В следующий миг тяжелая трость опустилась аккурат на раненую ногу барона. Тот взвыл.

— За… За…

— Заткнись, Коннар, или, клянусь честью, я передумаю и вызову тебя. Королевский представитель имеется, а поединок двух хромых, полагаю, сочтут честным.

— За что, — наконец, выдавил из себя барон.

— За что? — Ленард приподнял бровь. И трость. Отчего барон дернулся, словно битая псина. — Ты оскорбил мою тетушку, Коннар. Точнее, девушек, находящихся на ее попечении. Обеих, — трость дернулась и замерла в пальце от одеяла. — Чем ты вообще думал, кретин, когда полез к послушнице ордена?

— У нее длинные волосы, Ленард! Она не монахиня! И ты сам сказал, та вторая — жонглерка! А эта тоже играла, я и подумал…

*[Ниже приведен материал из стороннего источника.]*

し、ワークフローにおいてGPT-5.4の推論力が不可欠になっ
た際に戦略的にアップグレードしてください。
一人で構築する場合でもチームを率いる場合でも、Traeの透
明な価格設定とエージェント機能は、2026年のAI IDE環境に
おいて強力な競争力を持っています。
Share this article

— Послушницам не стригут волос, — зло процедил Ленард, — но это не отнимает у них милости святой Интруны. И короны. Помнится, по эдикту Хюнвара посягательство на сестру каралось оскоплением. Или огнем… Не помню, надо у тетушки спросить. Кстати, моя дорогая тетушка, продли Всеотец ее годы, относится к оскорбленной тобой сестре Лоретте, как к собственной дочери…

С каждым словом багровое от гнева и обильной выпивки лицо барона становилось все бледнее, а при упоминании возможных наказаний он судорожно вздохнул и плотнее сжал предательски дрогнувшие колени.

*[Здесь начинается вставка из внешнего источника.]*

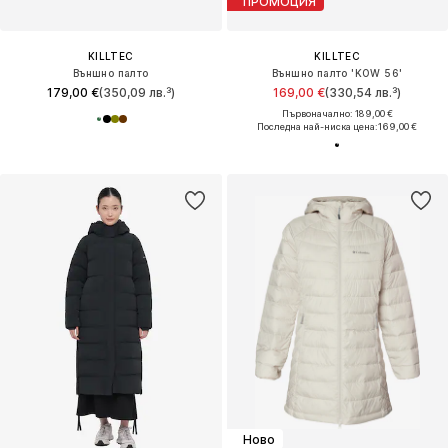
ПРОМОЦИЯ
KILLTEC
KILLTEC
Външно палто
Външно палто 'KOW 56'
179,00 €
(350,09 лв.³)
169,00 €
(330,54 лв.³)
Първоначално: 189,00 €
Последна най-ниска цена:
169,00 €
Ново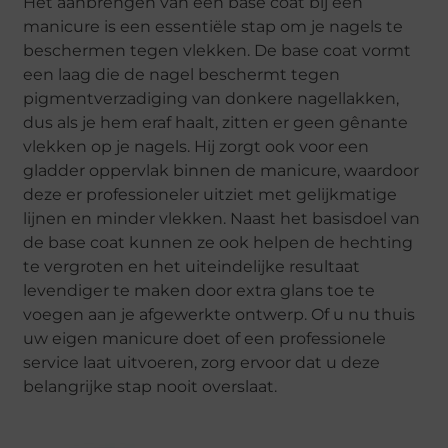
Het aanbrengen van een base coat bij een
manicure is een essentiële stap om je nagels te
beschermen tegen vlekken. De base coat vormt
een laag die de nagel beschermt tegen
pigmentverzadiging van donkere nagellakken,
dus als je hem eraf haalt, zitten er geen gênante
vlekken op je nagels. Hij zorgt ook voor een
gladder oppervlak binnen de manicure, waardoor
deze er professioneler uitziet met gelijkmatige
lijnen en minder vlekken. Naast het basisdoel van
de base coat kunnen ze ook helpen de hechting
te vergroten en het uiteindelijke resultaat
levendiger te maken door extra glans toe te
voegen aan je afgewerkte ontwerp. Of u nu thuis
uw eigen manicure doet of een professionele
service laat uitvoeren, zorg ervoor dat u deze
belangrijke stap nooit overslaat.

— Вижу, — продолжил маркиз с довольной улыбкой, — ты осознал всю тяжесть своего проступка.

— Я… Не хотел, Ленард, честью клянусь, не хотел! Я не думал…

Маркиз поморщился.

— О, а вот в это я охотнейше верю. Поэтому взял на себя, по праву твоего друга, тяжкую ношу подумать за тебя. И я готов уговорить тетушку принять твои извинения в обмен на небольшую услугу.

— Что ты хочешь? — прошептал барон Мален, пытаясь понять, во сколько дорогой друг оценит его жизнь.

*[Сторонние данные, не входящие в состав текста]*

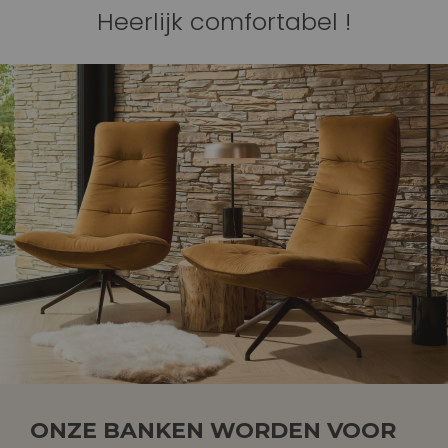
Heerlijk comfortabel !
ONZE BANKEN WORDEN VOOR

Он не питал иллюзий, в поединке с Ленардом шансов у него не было.

— Сущий пустячок, — тот взмахнул тростью в опасной близости от подрагивающих рук барона, — ты будешь молчать о случившемся с сестрой Лореттой и напишешь, что сам упал на нож.

— Что?!

— Ты, — Ленард наклонился и, бережно поправляя одеяло, заглянул в мутные глаза барона, — напишешь, что твоя рана — досадная случайность, приключившаяся вследствие падения на, скажем, забытый кем-то в коридоре нож. Там ведь было темно, правда?

— Какого демона ты несешь, Ленард?! Эта шлю…

Барон осекся когда очень острое на вид лезвие сверкнуло в опасной близости от его горла.

— Я нахожу, — синие глаза маркиза поймали отблеск извлеченного из трости клинка, — игру сестры Аланы, впрочем, как и само ее общество, приятным.

Барон сглотнул вязкую, словно деготь, слюну.

— И от мысли, что твои мужланы могли нанести непоправимый вред ее здоровью, у меня начинают… Ты видишь, Коннар, начинают дрожать руки.

Дрожащее лезвие заставило барона вжаться в спинку кровати.

— Хорошо! — крикнул он зажмуриваясь.

— Чудно!

Клинок исчез в черном дереве трости, а Ленард легко подошел к столу, взял бюро и опустил его на кровать рядом с бароном.

— А заодно, — сказал он, небрежно, — подпиши договор о передаче мне виноградников Мален.

Барон замер, не донеся пера до золоченой чернильницы. Отдать виноградники вот так? За оплеуху какой-то жонглерке?

— Мы, — он сглотнул, и отчаянно выпятил вперед подбородок, — мы так не договаривались. За виноградники ты обещал мне место при дворе.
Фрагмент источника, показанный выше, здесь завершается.